Trees damaged by rabbits may be saved
When the snow had finally melted from around several long-established apple trees, Louis Abelli of Framingham discovered what some orchardists fear the most: The trees had been completely girdled by mice or rabbits in a broad band 8 to 16 inches wide.
If there was any value left in those trees, it was as fuel for the family fireplace; thus, Mr. Abelli marked them down for felling later in the summer. that was in the winter of 1978, yet today those trees are still standing -- alive and well and becoming steadily more fruitful.
What happened was this: E. Dexter Davis, well-known in horticultural circles hereabouts, suggested to Mr. Abelli that he not destroy the trees. Then, armed with some clear plastic film, Mr. Davis set about repairing the damage.
Bark, says Mr. Davis, is made up of many layers. Quite often the mice, or other tree-girdling critters, leave a layer of cambium over the wood that is too fine for the human eye to detect.

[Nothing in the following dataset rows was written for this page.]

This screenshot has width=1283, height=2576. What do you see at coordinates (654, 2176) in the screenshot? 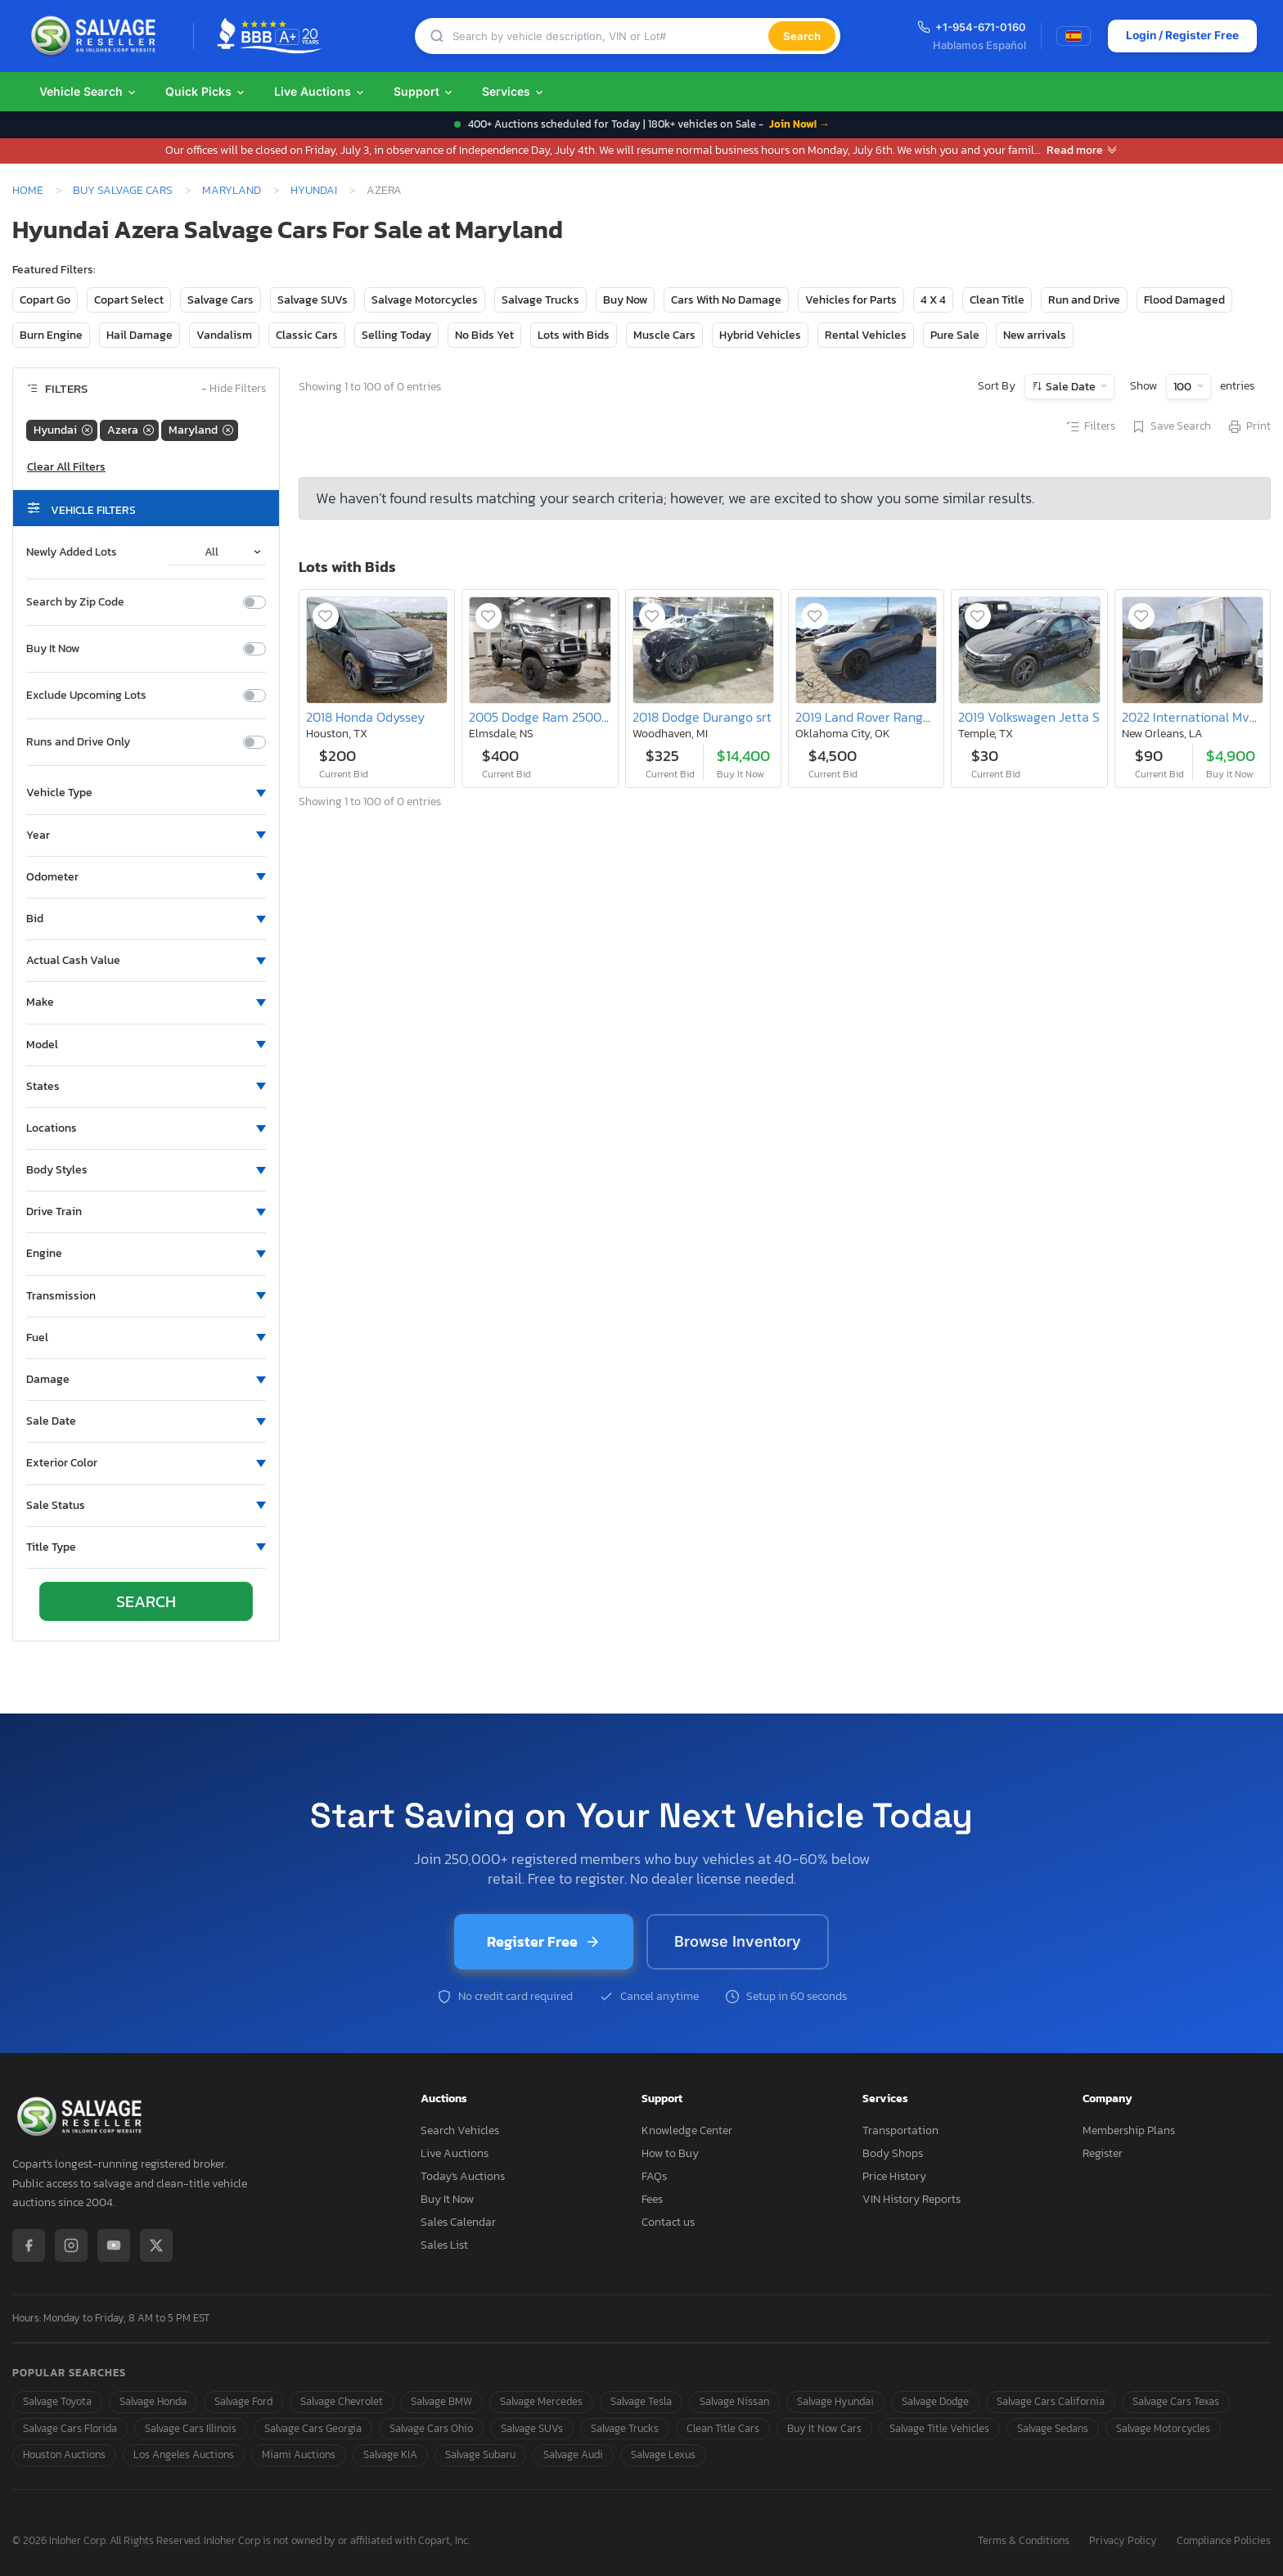
I see `FAQs` at bounding box center [654, 2176].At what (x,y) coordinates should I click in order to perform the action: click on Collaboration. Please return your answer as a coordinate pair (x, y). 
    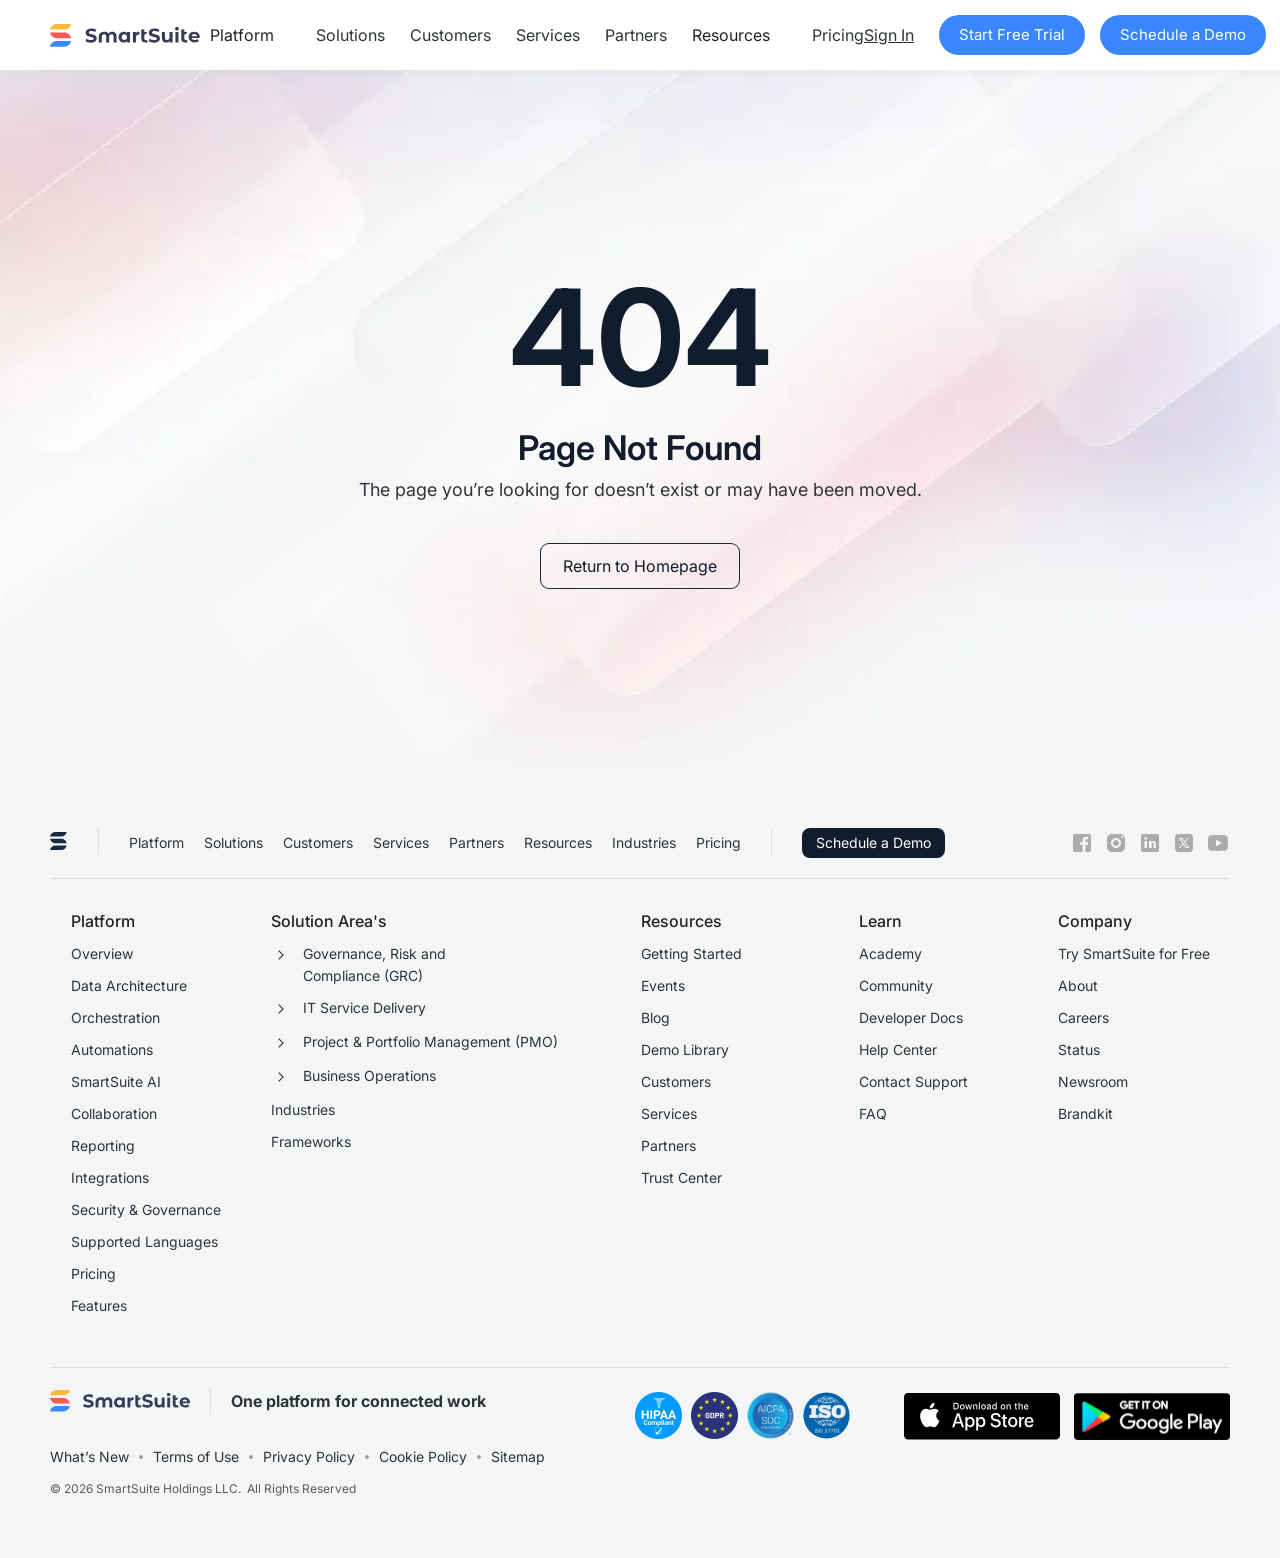
    Looking at the image, I should click on (114, 1113).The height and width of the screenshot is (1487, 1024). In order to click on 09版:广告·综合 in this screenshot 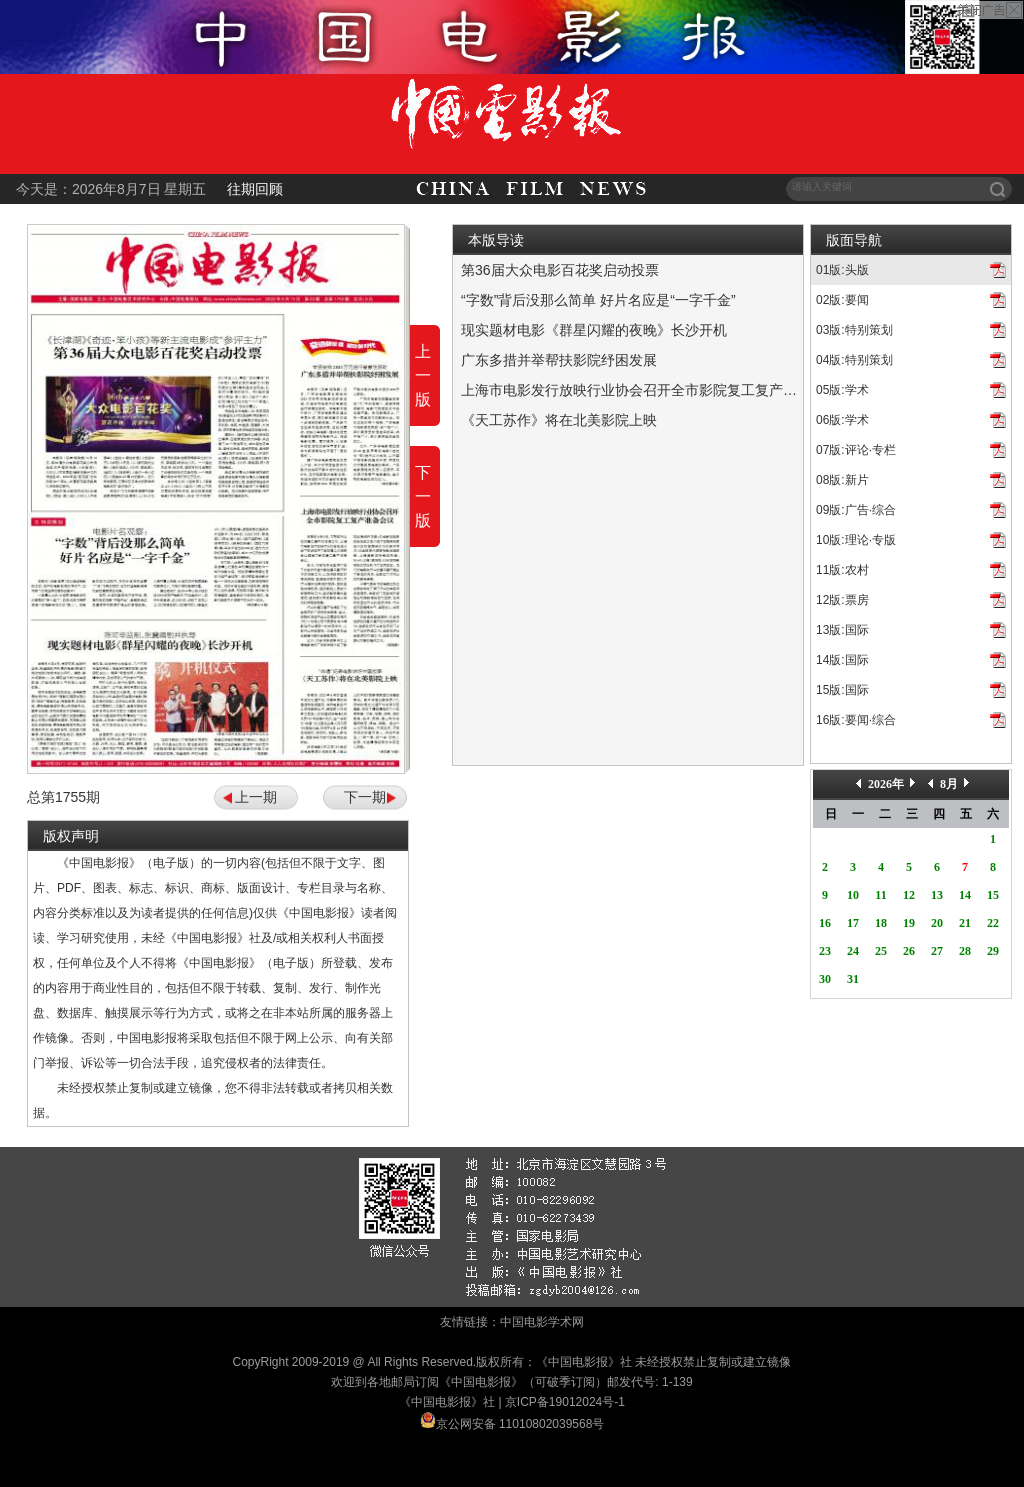, I will do `click(856, 510)`.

With a little assistance this thin bark layer will sustain the tree while normal bark slowly reforms over the damaged area. Left on its own the tissue-thin cambium layer might never make it. It would readily fall victim to the hot sun and drying wind.
In this instance, clear plastic, two or more layers thick, was wrapped around the trunks and taped above and below the wounded area. In the resulting humid environment beneath the plastic film, what was left of the bark was able to continue working for the tree. At the same time the light, shining through the plastic, encouraged the formation of new bark.
Whenever the plastic became noticeably brittle or tore, it was replaced.
Obviously, an almost invisible bark layer cannot serve the needs of a tree as adequately as undamaged bark. the trees were noticeably set back the first year , leaf coverage was sparse, and there was no flowering or fruiting at all. But last year they came strongly into leaf and there was some fruiting. At the same time the bark thickened noticeably.
This year new plastic has been placed around the affected area for probably the last time. A moderate harvest is expected in the fall, and next year the trees should be able to go it alone once again, except for the obvious winter precautions which all good orchardists take against girdling.
What this effort has done for Mr. Abelli is to put his established semidwarf trees back into full production in three years and at relatively little cost. In contrast, expensive new semidwarf trees would only start to fruit in the third year at best, and probably not for four or more years. And it would be several years after that before Mr. Abelli could count on a heavy apple harvest.
If there's a moral to this example of horticultural ingenuity, it is this: There may be much more to a girdled tree than firewood.